= Given records =

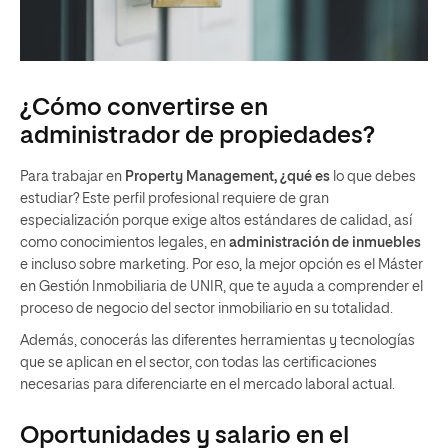
¿Cómo convertirse en
administrador de propiedades?
Para trabajar en
Property Management, ¿qué es
lo que debes
estudiar? Este perfil profesional requiere de gran
especialización porque exige altos estándares de calidad, así
como conocimientos legales, en
administración de inmuebles
e incluso sobre marketing. Por eso, la mejor opción es el Máster
en Gestión Inmobiliaria de UNIR, que te ayuda a comprender el
proceso de negocio del sector inmobiliario en su totalidad.
Además, conocerás las diferentes herramientas y tecnologías
que se aplican en el sector, con todas las certificaciones
necesarias para diferenciarte en el mercado laboral actual.
Oportunidades y salario en el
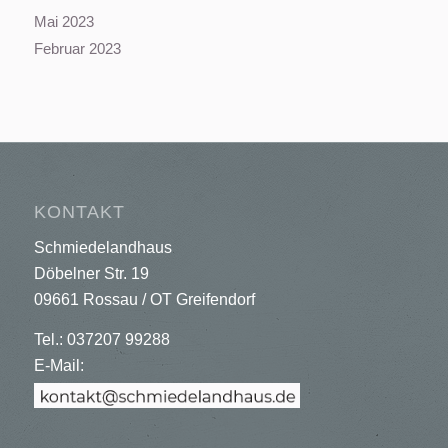
Mai 2023
Februar 2023
KONTAKT
Schmiedelandhaus
Döbelner Str. 19
09661 Rossau / OT Greifendorf
Tel.: 037207 99288
E-Mail:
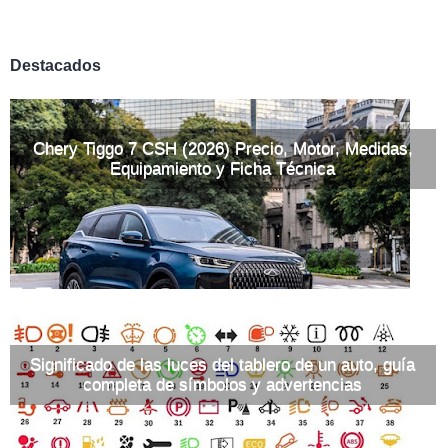
Destacados
Chery Tiggo 7 CSH (2026) Precio, Motor, Medidas,
Equipamiento y Ficha Técnica
Significado de las luces del tablero de un auto, guía
completa de símbolos y advertencias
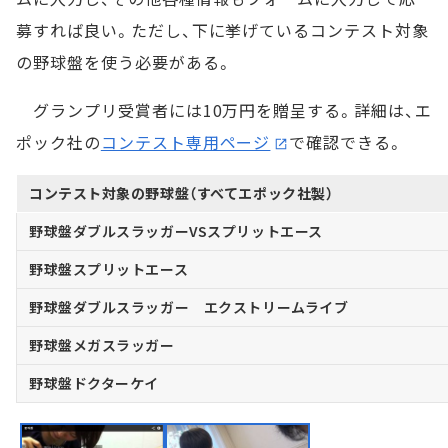
募すれば良い。ただし、下に挙げているコンテスト対象
の野球盤を使う必要がある。
グランプリ受賞者には10万円を贈呈する。詳細は、エ
ポック社の
コンテスト専用ページ
で確認できる。
コンテスト対象の野球盤（すべてエポック社製）
野球盤ダブルスラッガーVSスプリットエース
野球盤スプリットエース
野球盤ダブルスラッガー エクストリームライブ
野球盤メガスラッガー
野球盤ドクターケイ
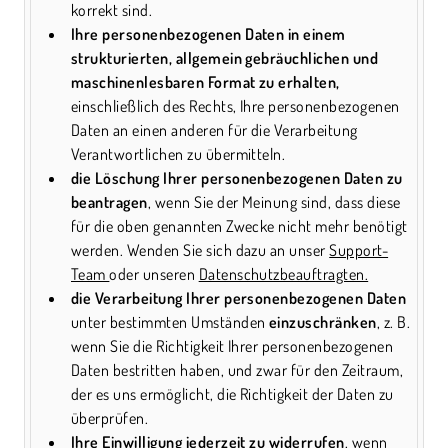
korrekt sind.
Ihre personenbezogenen Daten in einem
strukturierten, allgemein gebräuchlichen und
maschinenlesbaren Format zu erhalten,
einschließlich des Rechts, Ihre personenbezogenen
Daten an einen anderen für die Verarbeitung
Verantwortlichen zu übermitteln.
die Löschung Ihrer personenbezogenen Daten zu
beantragen
, wenn Sie der Meinung sind, dass diese
für die oben genannten Zwecke nicht mehr benötigt
werden. Wenden Sie sich dazu an unser
Support-
Team
oder unseren
Datenschutzbeauftragten.
die Verarbeitung Ihrer personenbezogenen Daten
unter bestimmten Umständen
einzuschränken
, z. B.
wenn Sie die Richtigkeit Ihrer personenbezogenen
Daten bestritten haben, und zwar für den Zeitraum,
der es uns ermöglicht, die Richtigkeit der Daten zu
überprüfen.
Ihre Einwilligung jederzeit zu widerrufen
, wenn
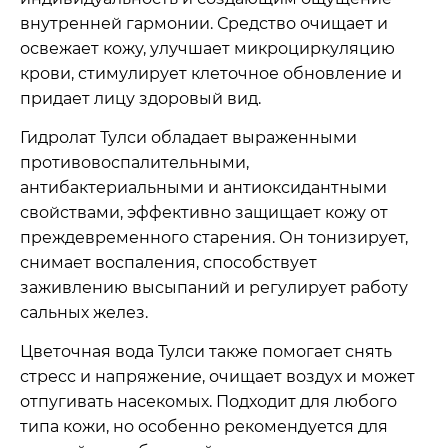
внутренней гармонии. Средство очищает и
освежает кожу, улучшает микроциркуляцию
крови, стимулирует клеточное обновление и
придает лицу здоровый вид.
Гидролат Тулси обладает выраженными
противовоспалительными,
антибактериальными и антиоксидантными
свойствами, эффективно защищает кожу от
преждевременного старения. Он тонизирует,
снимает воспаления, способствует
заживлению высыпаний и регулирует работу
сальных желез.
Цветочная вода Тулси также помогает снять
стресс и напряжение, очищает воздух и может
отпугивать насекомых. Подходит для любого
типа кожи, но особенно рекомендуется для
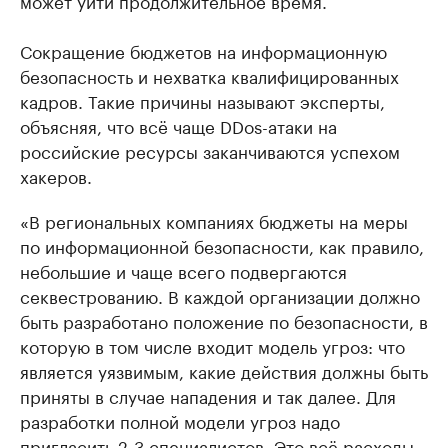
может уйти продолжительное время.
Сокращение бюджетов на информационную
безопасность и нехватка квалифицированных
кадров. Такие причины называют эксперты,
объясняя, что всё чаще DDos-атаки на
российские ресурсы заканчиваются успехом
хакеров.
«В региональных компаниях бюджеты на меры
по информационной безопасности, как правило,
небольшие и чаще всего подвергаются
секвестрованию. В каждой организации должно
быть разработано положение по безопасности, в
которую в том числе входит модель угроз: что
является уязвимым, какие действия должны быть
приняты в случае нападения и так далее. Для
разработки полной модели угроз надо
пригласить 2-3 специалистов. Это всё расходы.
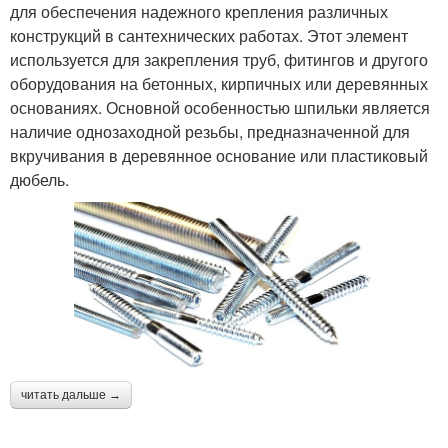
для обеспечения надежного крепления различных
конструкций в сантехнических работах. Этот элемент
используется для закрепления труб, фитингов и другого
оборудования на бетонных, кирпичных или деревянных
основаниях. Основной особенностью шпильки является
наличие однозаходной резьбы, предназначенной для
вкручивания в деревянное основание или пластиковый
дюбель.
читать дальше →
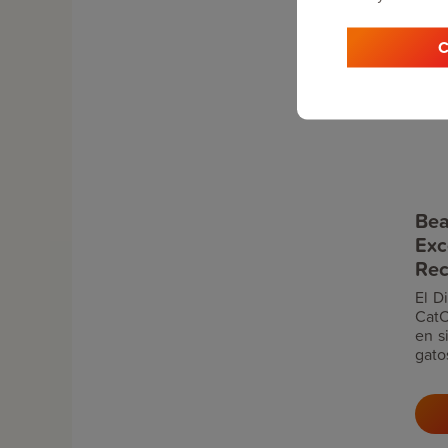
C
Bea
Exc
Rec
El D
CatC
en s
gato
comp
conf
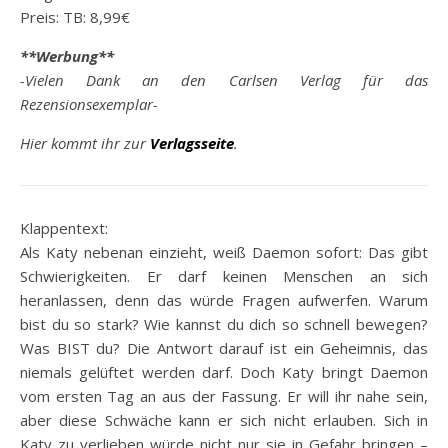
Preis: TB: 8,99€
**Werbung**
-Vielen Dank an den Carlsen Verlag für das
Rezensionsexemplar-
Hier kommt ihr zur
Verlagsseite
.
Klappentext:
Als Katy nebenan einzieht, weiß Daemon sofort: Das gibt
Schwierigkeiten. Er darf keinen Menschen an sich
heranlassen, denn das würde Fragen aufwerfen. Warum
bist du so stark? Wie kannst du dich so schnell bewegen?
Was BIST du? Die Antwort darauf ist ein Geheimnis, das
niemals gelüftet werden darf. Doch Katy bringt Daemon
vom ersten Tag an aus der Fassung. Er will ihr nahe sein,
aber diese Schwäche kann er sich nicht erlauben. Sich in
Katy zu verlieben würde nicht nur sie in Gefahr bringen –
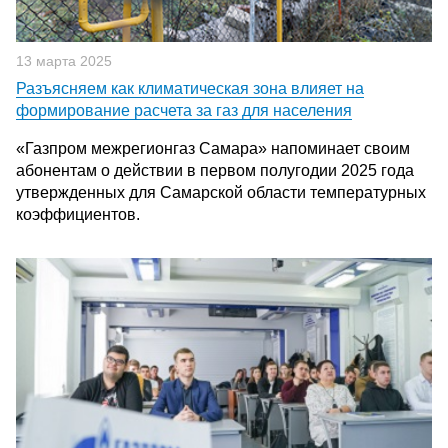
13 марта 2025
Разъясняем как климатическая зона влияет на
формирование расчета за газ для населения
«Газпром межрегионгаз Самара» напоминает своим
абонентам о действии в первом полугодии 2025 года
утвержденных для Самарской области температурных
коэффициентов.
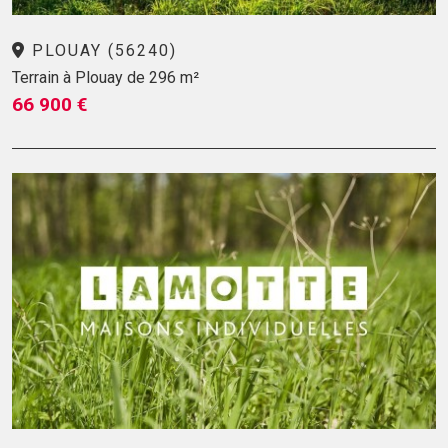
PLOUAY (56240)
Terrain à Plouay de 296 m²
66 900 €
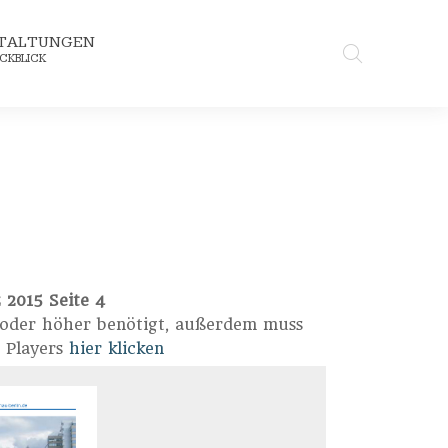
TALTUNGEN
CKBLICK
 2015 Seite 4
8 oder höher benötigt, außerdem muss
n Players
hier klicken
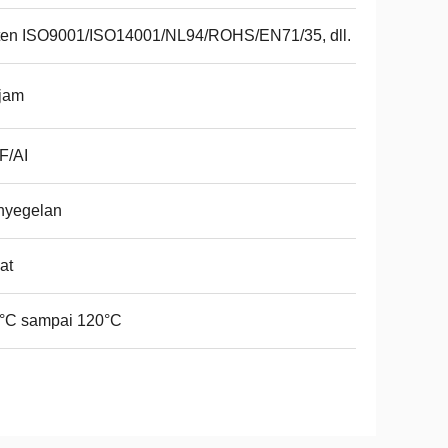
ten ISO9001/ISO14001/NL94/ROHS/EN71/35, dll.
jam
F/AI
nyegelan
at
0°C sampai 120°C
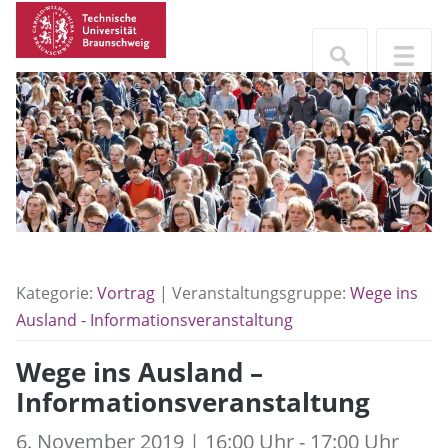
Kategorie:
Vortrag
| Veranstaltungsgruppe:
Wege ins
Ausland - Informationsveranstaltung
Wege ins Ausland –
Informationsveranstaltung
6. November 2019 | 16:00 Uhr - 17:00 Uhr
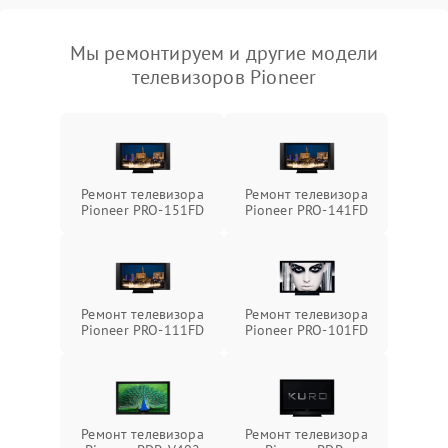
Мы ремонтируем и другие модели
телевизоров Pioneer
Ремонт телевизора
Ремонт телевизора
Pioneer PRO-151FD
Pioneer PRO-141FD
Ремонт телевизора
Ремонт телевизора
Pioneer PRO-111FD
Pioneer PRO-101FD
Ремонт телевизора
Ремонт телевизора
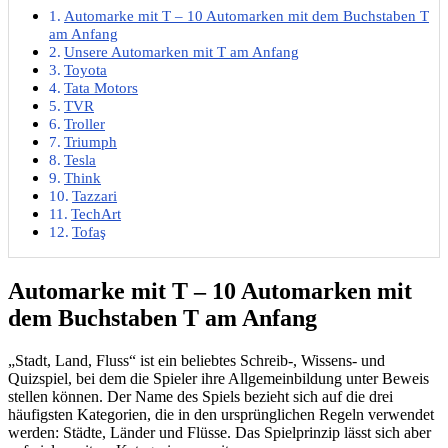
Automarke mit T – 10 Automarken mit dem Buchstaben T
am Anfang
Unsere Automarken mit T am Anfang
Toyota
Tata Motors
TVR
Troller
Triumph
Tesla
Think
Tazzari
TechArt
Tofaş
Automarke mit T – 10 Automarken mit
dem Buchstaben T am Anfang
„Stadt, Land, Fluss“ ist ein beliebtes Schreib-, Wissens- und
Quizspiel, bei dem die Spieler ihre Allgemeinbildung unter Beweis
stellen können. Der Name des Spiels bezieht sich auf die drei
häufigsten Kategorien, die in den ursprünglichen Regeln verwendet
werden: Städte, Länder und Flüsse. Das Spielprinzip lässt sich aber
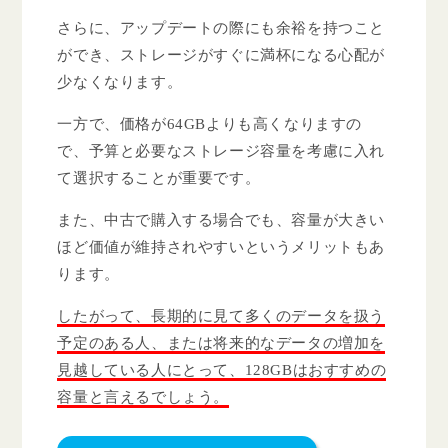
さらに、アップデートの際にも余裕を持つこと
ができ、ストレージがすぐに満杯になる心配が
少なくなります。
一方で、価格が64GBよりも高くなりますの
で、予算と必要なストレージ容量を考慮に入れ
て選択することが重要です。
また、中古で購入する場合でも、容量が大きい
ほど価値が維持されやすいというメリットもあ
ります。
したがって、長期的に見て多くのデータを扱う
予定のある人、または将来的なデータの増加を
見越している人にとって、128GBはおすすめの
容量と言えるでしょう。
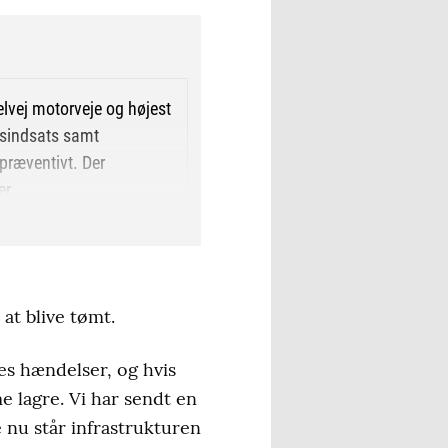
elvej motorveje og højest
ngsindsats samt
 præventivt. Der
er.
 fx veje mellem enkelte
Her udføres saltning og
atføre på fire timer,
at blive tømt.
rafik, fx boligveje og
es hændelser, og hvis
n på klasse 1 og 2 veje
e lagre. Vi har sendt en
æbes en maksimumtid ved
e nu står infrastrukturen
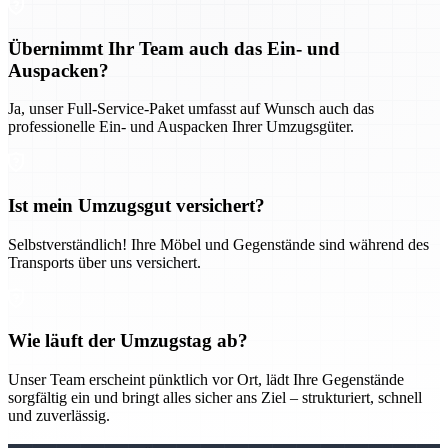
Übernimmt Ihr Team auch das Ein- und
Auspacken?
Ja, unser Full-Service-Paket umfasst auf Wunsch auch das
professionelle Ein- und Auspacken Ihrer Umzugsgüter.
Ist mein Umzugsgut versichert?
Selbstverständlich! Ihre Möbel und Gegenstände sind während des
Transports über uns versichert.
Wie läuft der Umzugstag ab?
Unser Team erscheint pünktlich vor Ort, lädt Ihre Gegenstände
sorgfältig ein und bringt alles sicher ans Ziel – strukturiert, schnell
und zuverlässig.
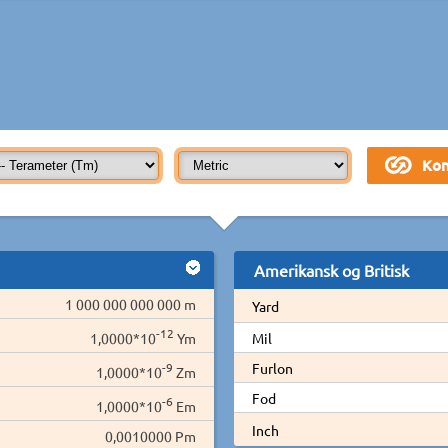
Amerikansk og Britisk
1 000 000 000 000 m
Yard
-12
1,0000*10
Ym
Mil
-9
Furlon
1,0000*10
Zm
Fod
-6
1,0000*10
Em
Inch
0,0010000 Pm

= What you should do =
Of the lines in the data, report each one containing the string "Auspacken".

= Exercise result =
Auspacken?
professionelle Ein- und Auspacken Ihrer Umzugsgüter.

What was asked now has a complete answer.